A witness identified the cab as blue. The court tested the witness’s ability to identify cabs under the same conditions that existed the night of the accident. When presented with a sample of cabs, (half of which were Blue, the rest Green) the witness made correct identifications in 80% of the cases and erred in 20% of the cases.
Question: What is the probability that the cab involved in the accident was Blue?
Don't do the math right away, but what do you "think" it is.
Well - here are some results from my past classes:
Modal Response: 80%
Percentage of class responding with:
The witness rate (80%) 43%
The base rate (15%) 7%
Median response 72.5%
For those of you who didn't jump right into the math, the answer is 41.3%
Why are so many people so bad at this? They take the witness' testimony at face value and use it as their judgement. Basically, they are confusing the probability that the witness said it was blue given that it was blue, with what they want, which is the probability of it being blue given that the witness said it was blue.
One more example, then on to something else. This one is far more severe, and may generate some debate.
100 doctors were told this hypothetical scenario...
Suppose you have examined a woman for breast cancer. The woman has a lump in her breast, but based on many years of experience, you estimate the odds of a malignancy as 1 in 100 (for a woman of this age with these symptoms). Just to be safe, however, you order a mammogram. The mammogram correctly diagnoses about 80% of malignant tumors and about 90% of benign tumors. The test comes back and, much to your surprise, it is positive.
What is the probability that your patient has cancer?
Frighteningly, 95 of the doctors said: 80%
What's the real answer? So that you don't have to do the math, it's .075 (7.5%). So, a number of doctors would scare the crap out of this woman and 93% of the time, they would be WRONG.

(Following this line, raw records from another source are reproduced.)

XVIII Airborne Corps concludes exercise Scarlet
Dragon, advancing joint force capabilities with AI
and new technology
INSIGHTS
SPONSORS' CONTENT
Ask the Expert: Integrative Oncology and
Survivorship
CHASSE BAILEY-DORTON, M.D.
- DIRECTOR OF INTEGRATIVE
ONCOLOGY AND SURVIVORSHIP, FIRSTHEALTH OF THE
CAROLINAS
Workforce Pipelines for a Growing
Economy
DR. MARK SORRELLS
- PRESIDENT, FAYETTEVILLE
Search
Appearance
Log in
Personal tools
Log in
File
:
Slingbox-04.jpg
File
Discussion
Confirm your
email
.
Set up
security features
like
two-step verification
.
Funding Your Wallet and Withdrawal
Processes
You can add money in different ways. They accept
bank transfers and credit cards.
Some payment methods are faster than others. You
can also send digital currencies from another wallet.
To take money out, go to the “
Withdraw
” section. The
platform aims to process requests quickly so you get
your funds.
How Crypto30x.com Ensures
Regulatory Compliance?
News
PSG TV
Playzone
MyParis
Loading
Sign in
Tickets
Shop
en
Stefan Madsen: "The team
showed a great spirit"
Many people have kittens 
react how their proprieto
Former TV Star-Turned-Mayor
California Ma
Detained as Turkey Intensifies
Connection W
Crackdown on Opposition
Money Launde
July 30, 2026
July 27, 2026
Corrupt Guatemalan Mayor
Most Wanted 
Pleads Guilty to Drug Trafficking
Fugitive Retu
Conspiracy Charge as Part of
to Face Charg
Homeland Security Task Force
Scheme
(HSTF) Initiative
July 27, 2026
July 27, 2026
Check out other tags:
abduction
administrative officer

Let's look at this on a frequency scale...
Of 1000 women given additional screening based upon an abnormal examination (e.g. lump)
Assumptions: Cancer Base Rate= 8%, True positive hit rate =92% true negative 88%
So, what does this mean?
False Positive Rate: 110/184 = 60%. So, you scare the crap out of a lot of people that didn't need to be scared. Now, I am not advocating against scans, but you really have to be concerned about the accuracy of tests for small base rate events.
OK - Last bit....
But first, more laws of probability:
A compound event p(A & B) cannot be more likely than either of its components p(A) or p(B).
So, let's hear about Linda...
Linda is 31 years old single outspoken and very bright. She majored in philosophy. As a student, she was deeply concerned with issues of discrimination and social justice and also participated in anti-nuclear demonstrations.
Please rank the following statements by their probability, using 1 for the most probable and 8 for the least probable.
a. Linda is a teacher in a primary school.
b. Linda works in a bookstore and takes Yoga classes.
c. Linda is an active feminist
d. Linda is a psychiatric social worker
e. Linda is a member of Women Against Rape
f. Linda is a bank teller
g. Linda is an insurance salesperson.
h. Linda is a bank teller and is an active feminist
Given the rules of probability, h CANNOT be more likely than c or f, however, in the general ranking of these the order goes c, h, f.
Because people like a good story. Linda SOUNDS more like h than c. The more specific you are about people, the more likely others think that the description is accurate, although it cannot be so.
Anyway - I will close with a piece of advice.
When estimating x, start with the base rate of x. The less you know, the closer your estimate should be to the base rate. Extreme forecasts should only be given from very reliable predictors.
I will leave it to commenters to discuss why this is so important in our soundbite ADHD culture.